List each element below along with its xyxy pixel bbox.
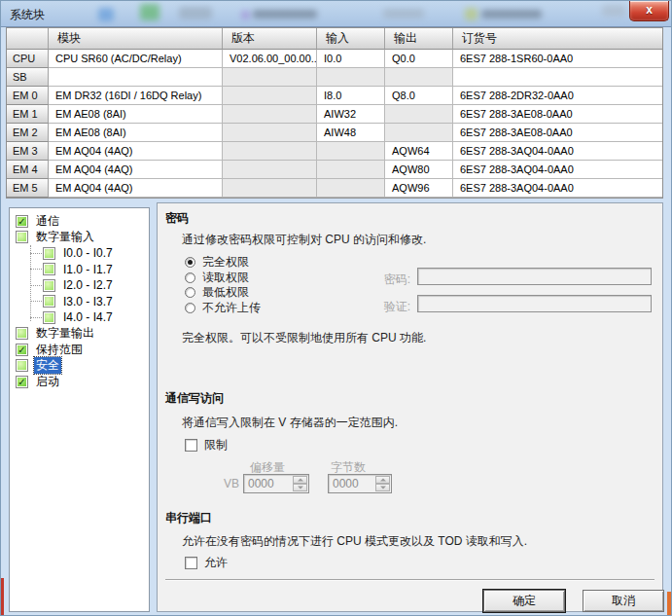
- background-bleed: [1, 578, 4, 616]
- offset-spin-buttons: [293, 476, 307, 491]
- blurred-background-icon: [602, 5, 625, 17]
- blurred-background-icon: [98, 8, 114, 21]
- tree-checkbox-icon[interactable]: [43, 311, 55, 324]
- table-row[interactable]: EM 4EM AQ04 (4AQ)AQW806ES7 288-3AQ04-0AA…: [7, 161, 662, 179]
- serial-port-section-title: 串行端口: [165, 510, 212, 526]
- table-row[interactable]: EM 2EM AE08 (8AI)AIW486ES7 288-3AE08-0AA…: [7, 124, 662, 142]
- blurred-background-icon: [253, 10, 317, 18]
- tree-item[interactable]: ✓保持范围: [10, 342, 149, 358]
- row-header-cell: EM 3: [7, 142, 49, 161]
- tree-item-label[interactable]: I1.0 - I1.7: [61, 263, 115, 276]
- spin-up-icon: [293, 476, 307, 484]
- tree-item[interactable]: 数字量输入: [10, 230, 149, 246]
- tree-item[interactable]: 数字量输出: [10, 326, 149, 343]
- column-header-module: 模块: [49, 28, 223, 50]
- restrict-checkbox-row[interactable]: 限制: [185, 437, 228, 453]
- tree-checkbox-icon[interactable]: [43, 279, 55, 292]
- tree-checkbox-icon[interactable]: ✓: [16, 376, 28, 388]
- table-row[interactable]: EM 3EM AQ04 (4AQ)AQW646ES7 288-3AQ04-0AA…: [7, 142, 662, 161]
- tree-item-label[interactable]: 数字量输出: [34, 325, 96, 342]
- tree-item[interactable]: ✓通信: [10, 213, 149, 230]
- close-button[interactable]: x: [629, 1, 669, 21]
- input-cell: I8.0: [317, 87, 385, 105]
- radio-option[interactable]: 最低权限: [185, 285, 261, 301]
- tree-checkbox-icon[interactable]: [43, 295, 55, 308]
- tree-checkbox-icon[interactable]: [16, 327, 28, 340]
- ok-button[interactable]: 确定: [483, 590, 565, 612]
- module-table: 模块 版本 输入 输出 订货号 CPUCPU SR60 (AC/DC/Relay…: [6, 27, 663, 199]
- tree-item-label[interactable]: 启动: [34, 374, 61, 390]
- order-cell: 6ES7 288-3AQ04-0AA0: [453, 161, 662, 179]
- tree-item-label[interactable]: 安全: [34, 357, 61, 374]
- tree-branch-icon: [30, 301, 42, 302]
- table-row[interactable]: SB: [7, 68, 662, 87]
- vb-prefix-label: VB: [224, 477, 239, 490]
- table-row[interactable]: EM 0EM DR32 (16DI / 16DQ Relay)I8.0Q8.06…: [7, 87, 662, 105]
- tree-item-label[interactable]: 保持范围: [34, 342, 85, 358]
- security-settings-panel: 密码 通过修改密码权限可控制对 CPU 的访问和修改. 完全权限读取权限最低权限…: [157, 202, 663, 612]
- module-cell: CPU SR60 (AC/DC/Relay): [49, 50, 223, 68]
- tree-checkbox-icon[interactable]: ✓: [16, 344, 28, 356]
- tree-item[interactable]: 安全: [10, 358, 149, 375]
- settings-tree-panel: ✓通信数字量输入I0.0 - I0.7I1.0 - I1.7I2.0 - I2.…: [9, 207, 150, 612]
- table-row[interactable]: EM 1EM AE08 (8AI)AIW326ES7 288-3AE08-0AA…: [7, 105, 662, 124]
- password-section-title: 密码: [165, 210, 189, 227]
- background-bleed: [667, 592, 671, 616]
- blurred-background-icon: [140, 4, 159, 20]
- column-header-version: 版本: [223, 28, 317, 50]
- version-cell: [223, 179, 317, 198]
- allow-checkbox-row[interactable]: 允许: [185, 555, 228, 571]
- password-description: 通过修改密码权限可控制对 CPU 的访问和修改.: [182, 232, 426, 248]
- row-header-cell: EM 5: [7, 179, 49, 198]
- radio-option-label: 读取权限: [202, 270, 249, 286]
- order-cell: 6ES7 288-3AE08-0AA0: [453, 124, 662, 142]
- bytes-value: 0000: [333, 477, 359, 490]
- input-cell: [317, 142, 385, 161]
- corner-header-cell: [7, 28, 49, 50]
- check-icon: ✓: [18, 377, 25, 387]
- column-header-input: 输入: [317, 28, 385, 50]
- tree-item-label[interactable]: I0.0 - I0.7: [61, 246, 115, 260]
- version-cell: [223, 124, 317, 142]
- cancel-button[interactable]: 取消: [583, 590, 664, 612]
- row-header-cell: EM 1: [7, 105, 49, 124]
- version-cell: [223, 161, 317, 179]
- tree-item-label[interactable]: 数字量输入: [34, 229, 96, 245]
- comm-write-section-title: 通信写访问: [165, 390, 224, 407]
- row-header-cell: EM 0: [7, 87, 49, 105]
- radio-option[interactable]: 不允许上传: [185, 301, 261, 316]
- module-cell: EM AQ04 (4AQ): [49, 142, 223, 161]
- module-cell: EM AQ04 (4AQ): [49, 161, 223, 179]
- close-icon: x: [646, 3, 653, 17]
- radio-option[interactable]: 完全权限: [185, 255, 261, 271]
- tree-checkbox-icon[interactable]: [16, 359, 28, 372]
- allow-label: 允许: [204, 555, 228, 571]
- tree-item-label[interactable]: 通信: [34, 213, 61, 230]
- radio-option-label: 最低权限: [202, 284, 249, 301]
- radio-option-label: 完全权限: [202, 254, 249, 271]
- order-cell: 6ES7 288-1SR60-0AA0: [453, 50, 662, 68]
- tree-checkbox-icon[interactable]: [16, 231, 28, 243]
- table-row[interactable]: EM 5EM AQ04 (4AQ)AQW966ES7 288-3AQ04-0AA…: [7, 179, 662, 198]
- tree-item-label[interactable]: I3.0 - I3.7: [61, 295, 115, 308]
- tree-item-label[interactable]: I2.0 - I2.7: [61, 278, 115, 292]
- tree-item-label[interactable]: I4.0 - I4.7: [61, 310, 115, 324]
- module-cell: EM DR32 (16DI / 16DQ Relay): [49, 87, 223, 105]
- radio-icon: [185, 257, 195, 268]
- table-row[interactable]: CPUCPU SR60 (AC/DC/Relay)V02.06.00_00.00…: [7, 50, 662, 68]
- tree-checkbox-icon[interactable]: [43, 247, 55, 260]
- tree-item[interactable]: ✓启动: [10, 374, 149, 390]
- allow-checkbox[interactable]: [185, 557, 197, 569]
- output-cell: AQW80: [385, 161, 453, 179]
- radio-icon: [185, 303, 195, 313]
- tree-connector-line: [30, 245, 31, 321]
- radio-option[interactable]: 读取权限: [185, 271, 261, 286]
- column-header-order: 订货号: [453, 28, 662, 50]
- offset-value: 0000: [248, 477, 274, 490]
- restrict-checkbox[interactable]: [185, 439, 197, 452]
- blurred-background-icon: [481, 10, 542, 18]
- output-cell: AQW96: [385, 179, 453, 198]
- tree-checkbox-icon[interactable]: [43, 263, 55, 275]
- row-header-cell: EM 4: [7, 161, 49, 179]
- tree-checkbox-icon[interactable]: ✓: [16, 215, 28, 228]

Problem to work on ::
Where a line above includes "的访问和修改", copy that line.

Result below ::
- security-settings-panel: 密码 通过修改密码权限可控制对 CPU 的访问和修改. 完全权限读取权限最低权限…: [157, 202, 663, 612]
- password-description: 通过修改密码权限可控制对 CPU 的访问和修改.: [182, 232, 426, 248]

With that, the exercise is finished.